In 2002, she won the Hawaii State Open Women's Division by thirteen shots. She also became the youngest player to qualify for an LPGA event, the Takefuji Classic held in Wie's home state of Hawaii. While she went on to miss the cut, her record stood for five more years until it was broken in 2007 by 11-year-old Ariya Jutanugarn.

At the 2003 Kraft Nabisco Championship, Wie became the youngest player to make an LPGA cut. She carded a 66 in the third round, tying the amateur record for a women's major championship and qualifying her to play in the final group of the championship. In June 2003, Wie won the Women's Amateur Public Links tournament, becoming the youngest person ever, male or female, to win a USGA adult event. Later that summer, she made the cut at the US Women's Open when she was still just 13, the youngest player ever to do so.

Wie was given a sponsor's exemption to the 2004 Sony Open in Hawaii, becoming the fourth, and youngest, female to play a PGA Tour event. Her second round score of 68 was the lowest ever by a woman in a PGA Tour event, though she went on to miss the cut in the tournament. While missing the cut by 1 stroke she bettered the 36 hole score of 47 men including 4 major winners and matched the scores of 15 more men including 3 more major winners. At age 16, 2 years later she shot another round of 68 in the men's tour Sony open and bettered the 36 hole score of 18 men including 2 major winners and matched the score of 9 others including 1 major winner. She again played in the LPGA Kraft Nabisco Championship, finishing fourth. As part of the victorious U.S. team, she became the youngest woman ever to play in the Curtis Cup tournament. Wie started her 2005 season by accepting another sponsor's invitation to play on the PGA Tour at the Sony Open in Hawaii, where she again missed the cut. She played five more LPGA Tour events that year as well as a PGA Tour event, the John Deere Classic. It was her third outing at a PGA Tour event; she missed the cut by two strokes. She entered qualifying for the U.S. Amateur Public Links and became the first female golfer to qualify for a USGA national men's tournament, tying for first place in a 36-hole qualifier for the U.S. Amateur Public Links. Wie made the top 64 in the stroke play rounds to qualify for match play. She lost in the quarterfinals to eventual champion Clay Ogden.

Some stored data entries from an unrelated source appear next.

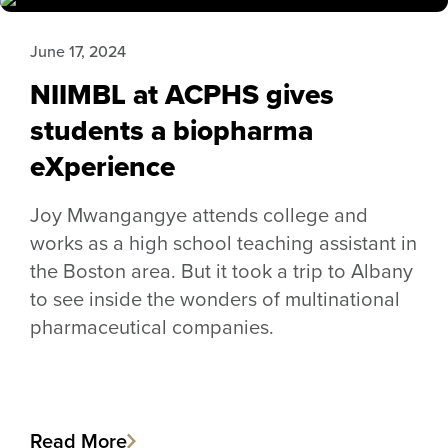
June 17, 2024
NIIMBL at ACPHS gives
students a biopharma
eXperience
Joy Mwangangye attends college and
works as a high school teaching assistant in
the Boston area. But it took a trip to Albany
to see inside the wonders of multinational
pharmaceutical companies.
Read More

On October 5, 2005, a week before her 16th birthday, Wie announced that she was turning professional. She signed sponsorship contracts with Nike and Sony reportedly worth more than $10 million per year.

==Professional career==
===Pre-LPGA membership (2005–08)===
When Wie turned professional, she was not a member of any professional tour. LPGA Tour membership age requirements require a golfer to be 18, although some players such as Morgan Pressel and Aree Song have successfully petitioned for an exemption to join at age 17. Wie chose not to request an exemption and was thus only allowed to participate in a limited number of LPGA Tour events when given a sponsor's exemption from 2005 until 2008.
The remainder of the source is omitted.